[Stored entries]
○ ○ ○ ○ ○

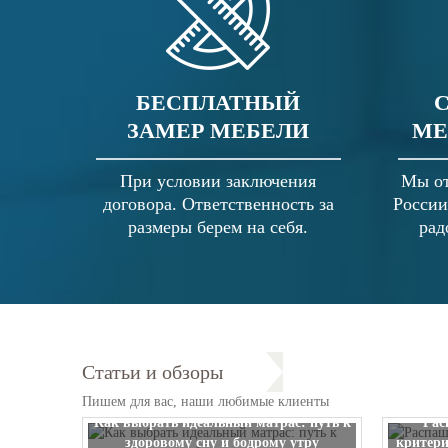
БЕСПЛАТНЫЙ
ЗАМЕР МЕБЕЛИ
МЕ
При условии заключения
Мы от
договора. Ответственность за
России
размеры берем на себя.
рад
Статьи и обзоры
Пишем для вас, наши любимые клиенты
Как выбрать идеальный матрас: путь к
Рас
здоровому сну и бодрому утру
критери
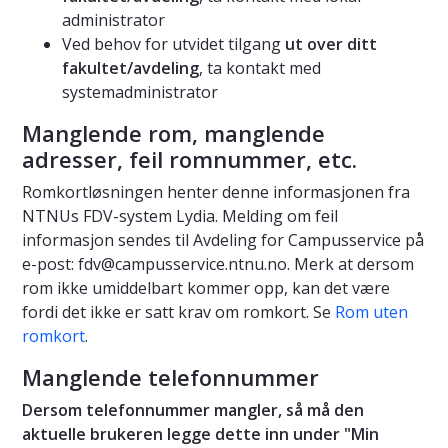
administrator
Ved behov for utvidet tilgang
ut over
ditt
fakultet/avdeling
, ta kontakt med
systemadministrator
Manglende rom, manglende
adresser, feil romnummer, etc.
Romkortløsningen henter denne informasjonen fra
NTNUs FDV-system Lydia. Melding om feil
informasjon sendes til Avdeling for Campusservice på
e-post: fdv@campusservice.ntnu.no. Merk at dersom
rom ikke umiddelbart kommer opp, kan det være
fordi det ikke er satt krav om romkort. Se
Rom uten
romkort
.
Manglende telefonnummer
Dersom telefonnummer mangler, så må den
aktuelle brukeren legge dette inn under "Min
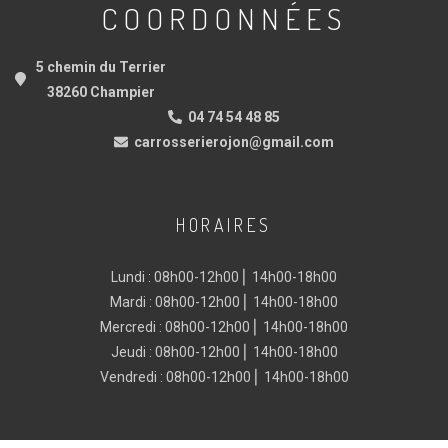
COORDONNÉES
5 chemin du Terrier
38260 Champier
04 74 54 48 85
carrosserierojon@gmail.com
HORAIRES
Lundi : 08h00-12h00 ⎜ 14h00-18h00
Mardi : 08h00-12h00 ⎜ 14h00-18h00
Mercredi : 08h00-12h00 ⎜ 14h00-18h00
Jeudi : 08h00-12h00 ⎜ 14h00-18h00
Vendredi : 08h00-12h00 ⎜ 14h00-18h00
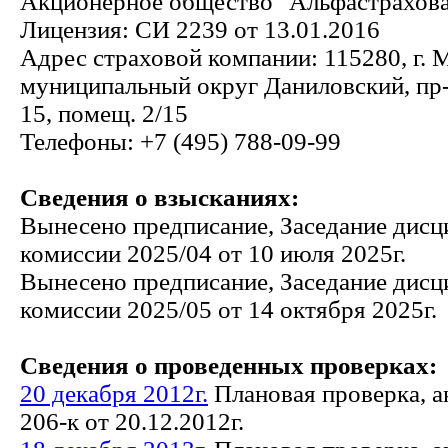
Акционерное общество "Альфастрахов
Лицензия: СИ 2239 от 13.01.2016
Адрес страховой компании: 115280, г. Мо
муниципальный округ Даниловский, пр-
15, помещ. 2/15
Телефоны: +7 (495) 788-09-99
Сведения о взысканиях:
Вынесено предписание, Заседание дис
комиссии 2025/04 от 10 июля 2025г.
Вынесено предписание, Заседание дис
комиссии 2025/05 от 14 октября 2025г.
Сведения о проведенных проверках:
20 декабря 2012г.
Плановая проверка, а
206-к от 20.12.2012г.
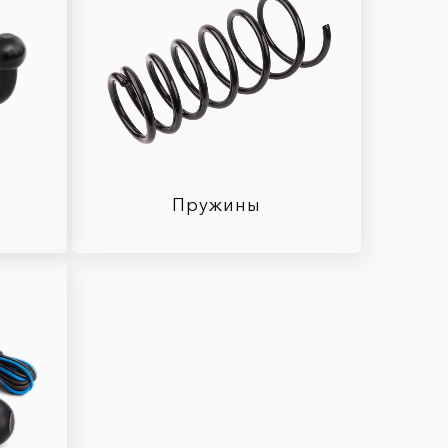
Пружины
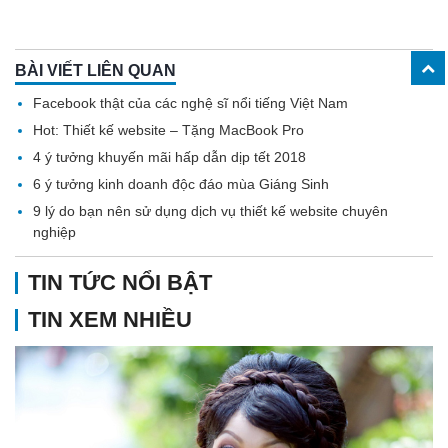
BÀI VIẾT LIÊN QUAN
Facebook thật của các nghệ sĩ nổi tiếng Việt Nam
Hot: Thiết kế website – Tặng MacBook Pro
4 ý tưởng khuyến mãi hấp dẫn dịp tết 2018
6 ý tưởng kinh doanh độc đáo mùa Giáng Sinh
9 lý do bạn nên sử dụng dịch vụ thiết kế website chuyên
nghiệp
TIN TỨC NỔI BẬT
TIN XEM NHIỀU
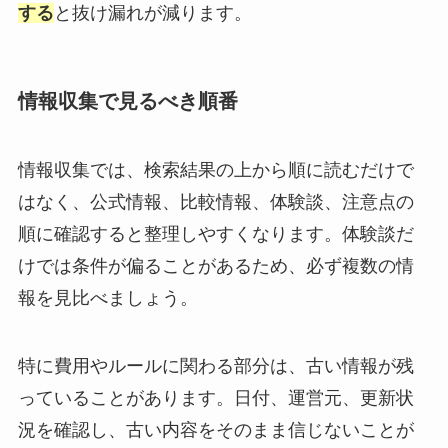
する
と抜け漏れが減ります。
情報収集で見るべき順番
情報収集では、検索結果の上から順に読むだけで
はなく、公式情報、比較情報、体験談、注意点の
順に確認すると整理しやすくなります。体験談だ
けでは条件が偏ることがあるため、必ず複数の情
報を見比べましょう。
特に費用やルールに関わる部分は、古い情報が残
っていることがあります。日付、運営元、更新状
況を確認し、古い内容をそのまま信じないことが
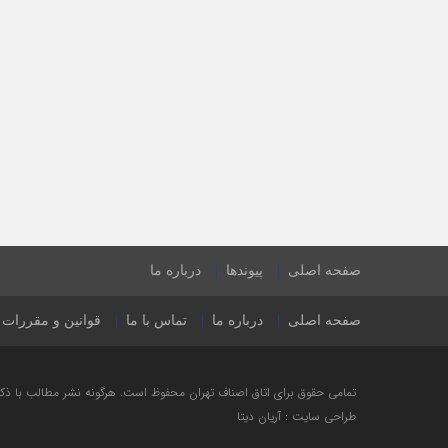
صفحه اصلی
پیوندها
درباره ما
صفحه اصلی
درباره ما
تماس با ما
قوانین و مقررات
تمامی حقوق برای اتاق اصناف تهران محفوظ است. هرگونه نشر مطالب با ذكر ن
طراحی سایت : آریان دیتا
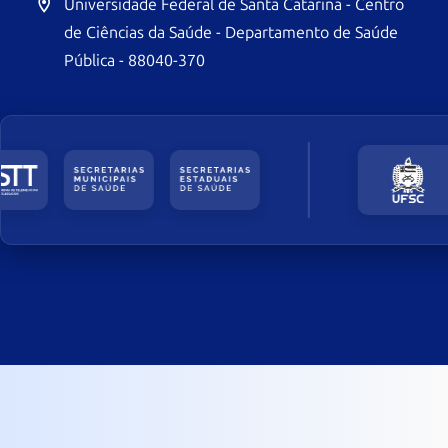
Universidade Federal de Santa Catarina - Centro
de Ciências da Saúde - Departamento de Saúde
Pública - 88040-370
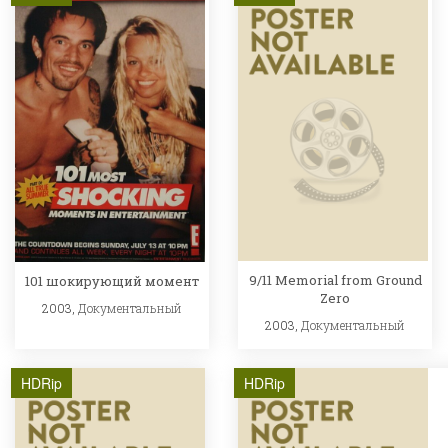
9/11 Memorial from Ground
101 шокирующий момент
Zero
2003,
Документальный
2003,
Документальный
HDRip
HDRip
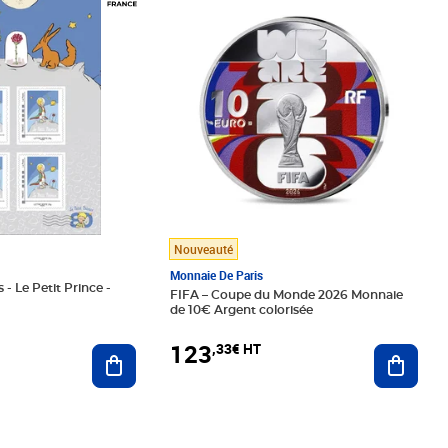
Nouveauté
Monnaie De Paris
 - Le Petit Prince -
FIFA – Coupe du Monde 2026 Monnaie
de 10€ Argent colorisée
123
,33€ HT
Ajoute
Ajouter au panier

○ ○ ○ ○ ○

#### Assignment
Output a faithful copy of the data, with each picture left out.

#### Your response
БЕСПЛАТНЫЙ
ЗАМЕР МЕБЕЛИ
МЕ
При условии заключения
Мы от
договора. Ответственность за
России
размеры берем на себя.
рад
Статьи и обзоры
Пишем для вас, наши любимые клиенты
Как выбрать идеальный матрас: путь к
Рас
здоровому сну и бодрому утру
критери
administrator
Ved behov for utvidet tilgang
ut over
ditt
fakultet/avdeling
, ta kontakt med
systemadministrator
Manglende rom, manglende
adresser, feil romnummer, etc.
Romkortløsningen henter denne informasjonen fra
NTNUs FDV-system Lydia. Melding om feil
informasjon sendes til Avdeling for Campusservice på
e-post: fdv@campusservice.ntnu.no. Merk at dersom
rom ikke umiddelbart kommer opp, kan det være
fordi det ikke er satt krav om romkort. Se
Rom uten
romkort
.
Manglende telefonnummer
Dersom telefonnummer mangler, så må den
aktuelle brukeren legge dette inn under "Min
COORDONNÉES
5 chemin du Terrier
38260 Champier
04 74 54 48 85
carrosserierojon@gmail.com
HORAIRES
Lundi : 08h00-12h00 ⎜ 14h00-18h00
Mardi : 08h00-12h00 ⎜ 14h00-18h00
Mercredi : 08h00-12h00 ⎜ 14h00-18h00
Jeudi : 08h00-12h00 ⎜ 14h00-18h00
Vendredi : 08h00-12h00 ⎜ 14h00-18h00
Акционерное общество "Альфастрахов
Лицензия: СИ 2239 от 13.01.2016
Адрес страховой компании: 115280, г. Мо
муниципальный округ Даниловский, пр-
15, помещ. 2/15
Телефоны: +7 (495) 788-09-99
Сведения о взысканиях:
Вынесено предписание, Заседание дис
комиссии 2025/04 от 10 июля 2025г.
Вынесено предписание, Заседание дис
комиссии 2025/05 от 14 октября 2025г.
Сведения о проведенных проверках:
20 декабря 2012г.
Плановая проверка, а
206-к от 20.12.2012г.
Пружины
BÀI VIẾT LIÊN QUAN
Facebook thật của các nghệ sĩ nổi tiếng Việt Nam
Hot: Thiết kế website – Tặng MacBook Pro
4 ý tưởng khuyến mãi hấp dẫn dịp tết 2018
6 ý tưởng kinh doanh độc đáo mùa Giáng Sinh
9 lý do bạn nên sử dụng dịch vụ thiết kế website chuyên
nghiệp
TIN TỨC NỔI BẬT
TIN XEM NHIỀU
する
と抜け漏れが減ります。
情報収集で見るべき順番
情報収集では、検索結果の上から順に読むだけで
はなく、公式情報、比較情報、体験談、注意点の
順に確認すると整理しやすくなります。体験談だ
けでは条件が偏ることがあるため、必ず複数の情
報を見比べましょう。
特に費用やルールに関わる部分は、古い情報が残
っていることがあります。日付、運営元、更新状
況を確認し、古い内容をそのまま信じないことが
صفحه اصلی
پیوندها
درباره ما
صفحه اصلی
درباره ما
تماس با ما
قوانین و مقررات
تمامی حقوق برای اتاق اصناف تهران محفوظ است. هرگونه نشر مطالب با ذكر ن
طراحی سایت : آریان دیتا
Universidade Federal de Santa Catarina - Centro
de Ciências da Saúde - Departamento de Saúde
Pública - 88040-370
9/11 Memorial from Ground
101 шокирующий момент
Zero
2003,
Документальный
2003,
Документальный
HDRip
HDRip
Nouveauté
Monnaie De Paris
 - Le Petit Prince -
FIFA – Coupe du Monde 2026 Monnaie
de 10€ Argent colorisée
123
,33€ HT
Ajoute
Ajouter au panier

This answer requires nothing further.